EXERCISE OBJECTIVE
Word for word, return the lines from the start of the entries below through the line that has "every product we distribute is sourced from".

Saved data entries

■ ■ ■ ■ ■

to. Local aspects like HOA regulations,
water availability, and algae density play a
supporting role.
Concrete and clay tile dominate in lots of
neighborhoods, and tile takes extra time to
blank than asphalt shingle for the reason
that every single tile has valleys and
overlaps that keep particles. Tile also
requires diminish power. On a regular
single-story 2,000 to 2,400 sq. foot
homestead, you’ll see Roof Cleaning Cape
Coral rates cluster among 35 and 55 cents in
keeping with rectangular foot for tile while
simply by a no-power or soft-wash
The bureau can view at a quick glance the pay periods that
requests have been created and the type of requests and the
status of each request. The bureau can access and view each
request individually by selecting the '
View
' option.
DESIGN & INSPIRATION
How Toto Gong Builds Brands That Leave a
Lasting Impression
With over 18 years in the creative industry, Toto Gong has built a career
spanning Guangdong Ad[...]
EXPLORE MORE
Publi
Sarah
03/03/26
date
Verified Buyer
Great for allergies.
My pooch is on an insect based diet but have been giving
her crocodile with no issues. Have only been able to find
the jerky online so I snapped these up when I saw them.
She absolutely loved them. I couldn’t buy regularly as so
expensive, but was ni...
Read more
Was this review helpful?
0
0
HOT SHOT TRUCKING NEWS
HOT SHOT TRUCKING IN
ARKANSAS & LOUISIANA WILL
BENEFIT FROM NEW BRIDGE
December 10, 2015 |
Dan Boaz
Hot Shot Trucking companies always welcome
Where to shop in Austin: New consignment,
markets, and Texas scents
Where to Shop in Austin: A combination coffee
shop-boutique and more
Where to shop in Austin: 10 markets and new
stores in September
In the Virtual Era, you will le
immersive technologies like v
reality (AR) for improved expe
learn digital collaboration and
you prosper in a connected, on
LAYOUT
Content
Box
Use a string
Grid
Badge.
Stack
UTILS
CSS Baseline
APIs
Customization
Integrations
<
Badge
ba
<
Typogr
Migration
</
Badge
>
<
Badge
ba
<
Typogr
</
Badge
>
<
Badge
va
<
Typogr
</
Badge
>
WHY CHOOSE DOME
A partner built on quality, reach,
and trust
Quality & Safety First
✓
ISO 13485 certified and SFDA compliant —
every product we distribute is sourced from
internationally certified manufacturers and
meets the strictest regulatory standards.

■ ■ ■ ■ ■

TASK RESULT
to. Local aspects like HOA regulations,
water availability, and algae density play a
supporting role.
Concrete and clay tile dominate in lots of
neighborhoods, and tile takes extra time to
blank than asphalt shingle for the reason
that every single tile has valleys and
overlaps that keep particles. Tile also
requires diminish power. On a regular
single-story 2,000 to 2,400 sq. foot
homestead, you’ll see Roof Cleaning Cape
Coral rates cluster among 35 and 55 cents in
keeping with rectangular foot for tile while
simply by a no-power or soft-wash
The bureau can view at a quick glance the pay periods that
requests have been created and the type of requests and the
status of each request. The bureau can access and view each
request individually by selecting the '
View
' option.
DESIGN & INSPIRATION
How Toto Gong Builds Brands That Leave a
Lasting Impression
With over 18 years in the creative industry, Toto Gong has built a career
spanning Guangdong Ad[...]
EXPLORE MORE
Publi
Sarah
03/03/26
date
Verified Buyer
Great for allergies.
My pooch is on an insect based diet but have been giving
her crocodile with no issues. Have only been able to find
the jerky online so I snapped these up when I saw them.
She absolutely loved them. I couldn’t buy regularly as so
expensive, but was ni...
Read more
Was this review helpful?
0
0
HOT SHOT TRUCKING NEWS
HOT SHOT TRUCKING IN
ARKANSAS & LOUISIANA WILL
BENEFIT FROM NEW BRIDGE
December 10, 2015 |
Dan Boaz
Hot Shot Trucking companies always welcome
Where to shop in Austin: New consignment,
markets, and Texas scents
Where to Shop in Austin: A combination coffee
shop-boutique and more
Where to shop in Austin: 10 markets and new
stores in September
In the Virtual Era, you will le
immersive technologies like v
reality (AR) for improved expe
learn digital collaboration and
you prosper in a connected, on
LAYOUT
Content
Box
Use a string
Grid
Badge.
Stack
UTILS
CSS Baseline
APIs
Customization
Integrations
<
Badge
ba
<
Typogr
Migration
</
Badge
>
<
Badge
ba
<
Typogr
</
Badge
>
<
Badge
va
<
Typogr
</
Badge
>
WHY CHOOSE DOME
A partner built on quality, reach,
and trust
Quality & Safety First
✓
ISO 13485 certified and SFDA compliant —
every product we distribute is sourced from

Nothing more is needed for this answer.